Komisja Europejska zaproponowała w poniedziałek przymusową redukcję kwot produkcji cukru w Unii Europejskiej o 12 proc., czyli 2 mln ton rocznie. Powodem tej decyzji jest zbyt małe zainteresowanie ograniczeniem produkcji. Dotychczas udało się Unii zredukować produkcję o 1,5 mln ton. Tymczasem rozłożona na cztery lata reforma zakłada ograniczenie produkcji o 6 mln ton.
W opinii wicepremiera, ministra rolnictwa Andrzeja Leppera, "reforma rynku cukru jest niekorzystna, a Polska już poniosła duże straty", gdyż w ostatnich latach zamknęła kilkanaście cukrowni, a po wejściu do UE musiała ograniczyć produkcję cukru z 2 mln ton do 1,65 mln ton rocznie. Lepper powiedział na konferencji prasowej w poniedziałek w Brukseli, że Polska nie zamierza zmniejszyć produkcji cukru.
"Nie znany wszystkich elementów, a diabeł tkwi w szczegółach" - skomentował decyzję KE rzecznik KSC. Dodał, że na początku lutego odbędzie się posiedzenie Europejskiego Związku Producentów Cukru, na którym cukrownicy zajmą stanowisko w tej sprawie.

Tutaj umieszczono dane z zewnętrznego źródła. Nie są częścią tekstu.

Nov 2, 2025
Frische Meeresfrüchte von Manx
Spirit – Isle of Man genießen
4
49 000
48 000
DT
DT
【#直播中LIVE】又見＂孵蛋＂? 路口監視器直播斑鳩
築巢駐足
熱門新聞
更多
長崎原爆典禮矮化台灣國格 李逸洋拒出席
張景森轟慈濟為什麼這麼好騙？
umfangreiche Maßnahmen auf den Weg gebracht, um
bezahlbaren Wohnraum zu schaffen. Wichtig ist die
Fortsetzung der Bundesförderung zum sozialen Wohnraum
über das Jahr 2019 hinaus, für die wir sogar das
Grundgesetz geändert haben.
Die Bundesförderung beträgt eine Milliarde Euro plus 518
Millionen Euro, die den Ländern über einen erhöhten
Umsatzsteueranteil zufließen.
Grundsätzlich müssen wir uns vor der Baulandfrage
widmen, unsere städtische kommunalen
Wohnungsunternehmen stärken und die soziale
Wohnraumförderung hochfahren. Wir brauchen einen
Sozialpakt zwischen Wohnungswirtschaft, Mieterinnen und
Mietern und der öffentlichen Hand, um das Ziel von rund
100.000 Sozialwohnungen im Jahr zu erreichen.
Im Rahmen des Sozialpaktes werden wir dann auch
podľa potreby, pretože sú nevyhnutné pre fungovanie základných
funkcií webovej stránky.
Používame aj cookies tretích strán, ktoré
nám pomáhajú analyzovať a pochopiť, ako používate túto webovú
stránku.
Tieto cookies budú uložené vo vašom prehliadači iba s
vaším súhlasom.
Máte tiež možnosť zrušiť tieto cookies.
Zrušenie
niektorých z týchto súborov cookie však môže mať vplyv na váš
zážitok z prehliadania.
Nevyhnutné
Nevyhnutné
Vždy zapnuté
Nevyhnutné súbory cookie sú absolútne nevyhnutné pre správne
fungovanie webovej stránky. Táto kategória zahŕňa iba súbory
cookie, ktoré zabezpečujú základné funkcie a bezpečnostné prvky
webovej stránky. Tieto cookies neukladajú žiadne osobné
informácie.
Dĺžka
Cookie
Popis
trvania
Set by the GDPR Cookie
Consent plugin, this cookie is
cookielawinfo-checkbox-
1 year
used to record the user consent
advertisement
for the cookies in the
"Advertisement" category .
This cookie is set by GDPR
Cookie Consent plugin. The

Wróblewski zauważył, że do końca stycznia upływa termin zgłaszania rezygnacji z limitu produkcji cukru. Za dobrowolną rezygnację z produkcji tony cukru UE wypłaca teraz 730 euro rekompensaty, zaś w kolejnych latach rekompensaty będą niższe.

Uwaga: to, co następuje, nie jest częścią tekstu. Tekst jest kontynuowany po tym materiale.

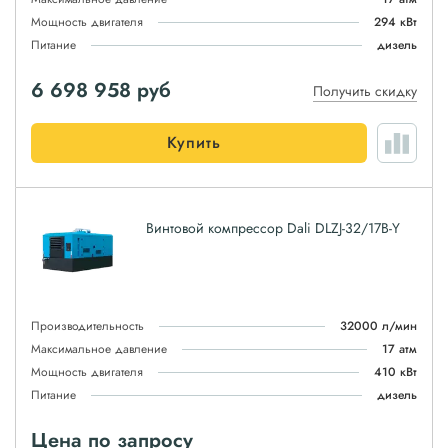
Мощность двигателя
294 кВт
Питание
дизель
6 698 958
руб
Получить скидку
Купить
Винтовой компрессор Dali DLZJ-32/17B-Y
Производительность
32000 л/мин
Максимальное давление
17 атм
Мощность двигателя
410 кВт
Питание
дизель
Цена по запросу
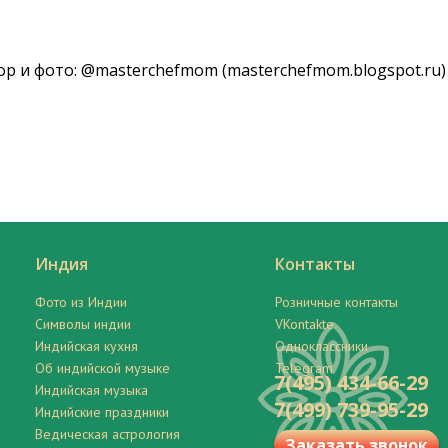
ор и фото: @masterchefmom (masterchefmom.blogspot.ru)
Индия
Контакты
Фото из Индии
Розничные контакты
Символы индии
VKontakte
Индийская кухня
Одноклассники
Об индийской музыке
Telegram
7(495) 434-66-29
Индийская музыка
7(499) 739-95-29
Индийские праздники
Ведическая астрология
Заказать звонок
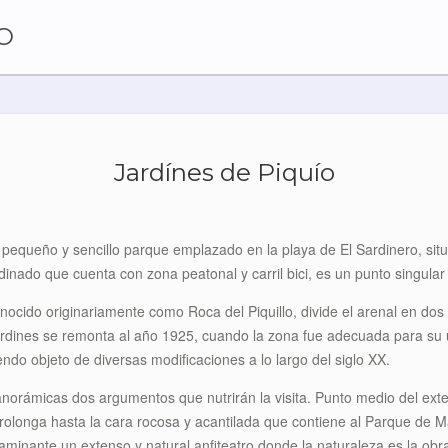
O
Jardínes de Piquío
pequeño y sencillo parque emplazado en la playa de El Sardinero, sit
nado que cuenta con zona peatonal y carril bici, es un punto singular 
onocido originariamente como Roca del Piquillo, divide el arenal en do
jardines se remonta al año 1925, cuando la zona fue adecuada para s
iendo objeto de diversas modificaciones a lo largo del siglo XX.
panorámicas dos argumentos que nutrirán la visita. Punto medio del ex
olonga hasta la cara rocosa y acantilada que contiene al Parque de Mat
inante un extenso y natural anfiteatro donde la naturaleza es la obra 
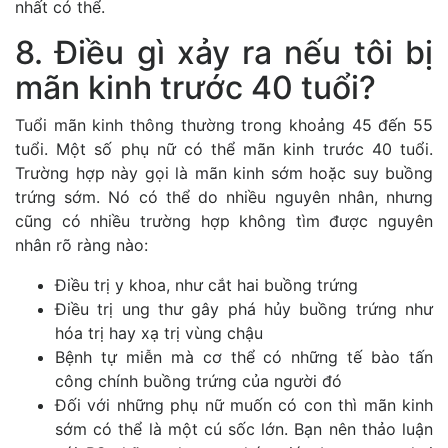
nhất có thể.
8. Điều gì xảy ra nếu tôi bị
mãn kinh trước 40 tuổi?
Tuổi mãn kinh thông thường trong khoảng 45 đến 55
tuổi. Một số phụ nữ có thể mãn kinh trước 40 tuổi.
Trường hợp này gọi là mãn kinh sớm hoặc suy buồng
trứng sớm. Nó có thể do nhiều nguyên nhân, nhưng
cũng có nhiều trường hợp không tìm được nguyên
nhân rõ ràng nào:
Điều trị y khoa, như cắt hai buồng trứng
Điều trị ung thư gây phá hủy buồng trứng như
hóa trị hay xạ trị vùng chậu
Bệnh tự miễn mà cơ thể có những tế bào tấn
công chính buồng trứng của người đó
Đối với những phụ nữ muốn có con thì mãn kinh
sớm có thể là một cú sốc lớn. Bạn nên thảo luận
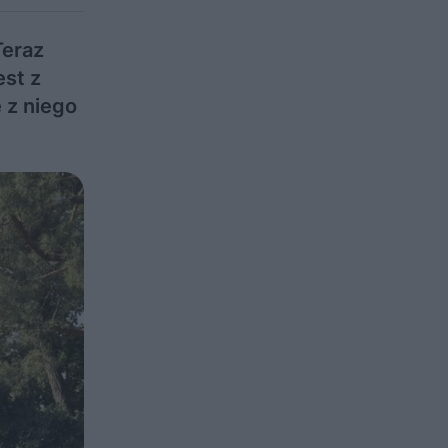
Teraz
est z
 z niego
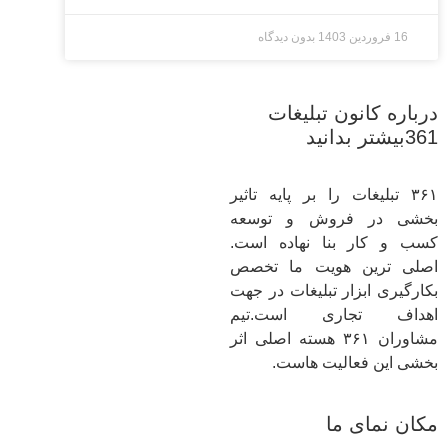
16 فروردین 1403
بدون دیدگاه
درباره کانون تبلیغات
361بیشتر بدانید
۳۶۱ تبلیغات را بر پایه تاثیر
بخشی در فروش و توسعه
کسب و کار بنا نهاده است.
اصلی ترین هویت ما تخصص
بکارگیری ابزار تبلیغات در جهت
اهداف تجاری است.تیم
مشاوران ۳۶۱ هسته اصلی اثر
بخشی این فعالیت هاست.
مکان نمای ما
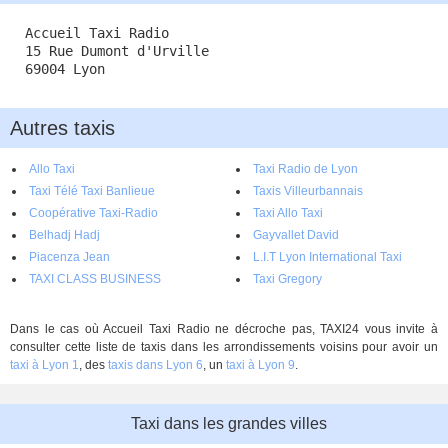
Accueil Taxi Radio
15 Rue Dumont d'Urville
69004 Lyon
Autres taxis
Allo Taxi
Taxi Radio de Lyon
Taxi Télé Taxi Banlieue
Taxis Villeurbannais
Coopérative Taxi-Radio
Taxi Allo Taxi
Belhadj Hadj
Gayvallet David
Piacenza Jean
L.I.T Lyon International Taxi
TAXI CLASS BUSINESS
Taxi Gregory
Dans le cas où Accueil Taxi Radio ne décroche pas, TAXI24 vous invite à
consulter cette liste de taxis dans les arrondissements voisins pour avoir un
taxi à Lyon 1
, des
taxis dans Lyon 6
, un
taxi à Lyon 9
.
Taxi dans les grandes villes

Według rzecznika KSC, Polska ma na tyle dobre warunki do produkcji i konkurencyjne ceny, że ani KSC, ani inne koncerny działające na terenie Polski nie są zainteresowane zmniejszaniem produkcji, a wręcz przeciwnie. Wszystkie firmy dokupiły limit, w sumie dodatkowo będzie można wyprodukować w naszym kraju 100 tys. ton cukru.
Zdaniem Wróblewskiego, redukcja produkcji cukru powinna następować najpierw w krajach, gdzie jest ona mniej opłacalna niż np. w Polsce. Ale jak zaznaczył, i te kraje obserwują rynek. Zauważył, że w ubiegłym roku wystąpił deficyt cukru, gdyż kraje takie jak Brazylia, przeznaczają ogromne ilości trzciny cukrowej na produkcję biopaliw, a nie na przetwarzanie na cukier.